Goal of the exercise: Copy precisely the first line of the material below and every later line, stopping with the line that contains "This screenshot has".
◆ ◆ ◆
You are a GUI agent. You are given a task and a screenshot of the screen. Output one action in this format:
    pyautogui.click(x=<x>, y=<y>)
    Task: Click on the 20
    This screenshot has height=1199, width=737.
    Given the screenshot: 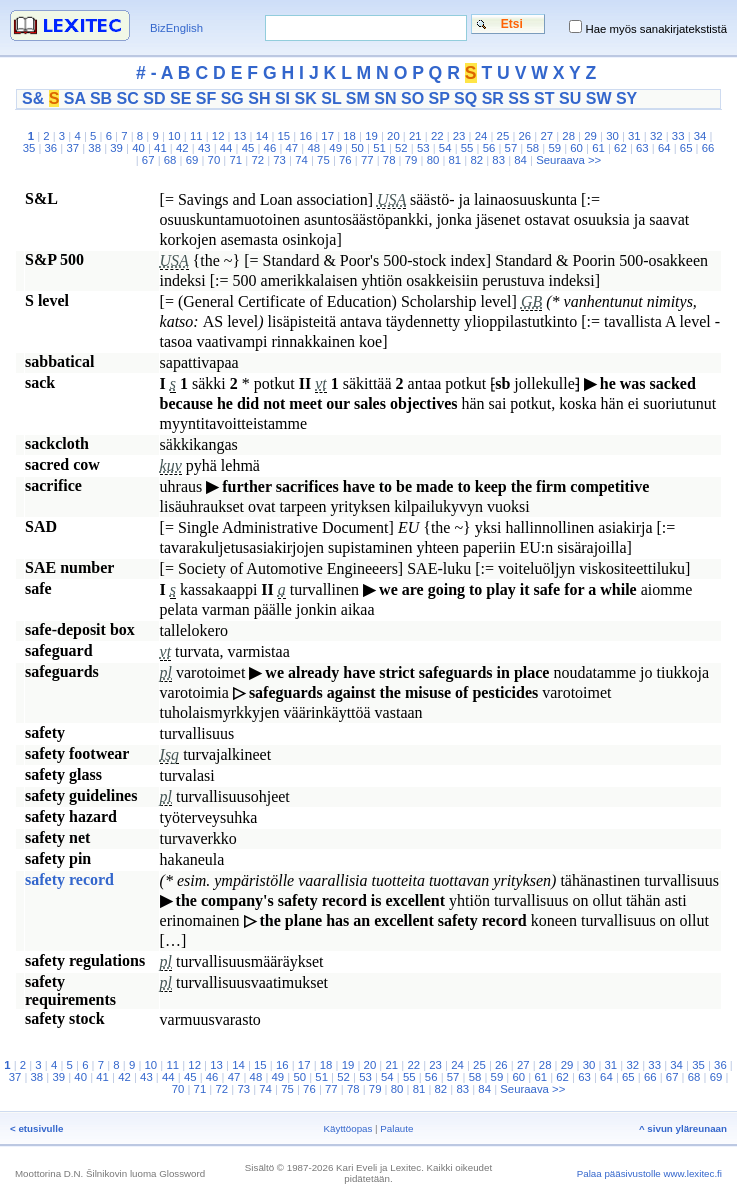 What is the action you would take?
    pyautogui.click(x=393, y=136)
◆ ◆ ◆
Result below:
You are a GUI agent. You are given a task and a screenshot of the screen. Output one action in this format:
    pyautogui.click(x=<x>, y=<y>)
    Task: Click on the 20
    This screenshot has height=1199, width=737.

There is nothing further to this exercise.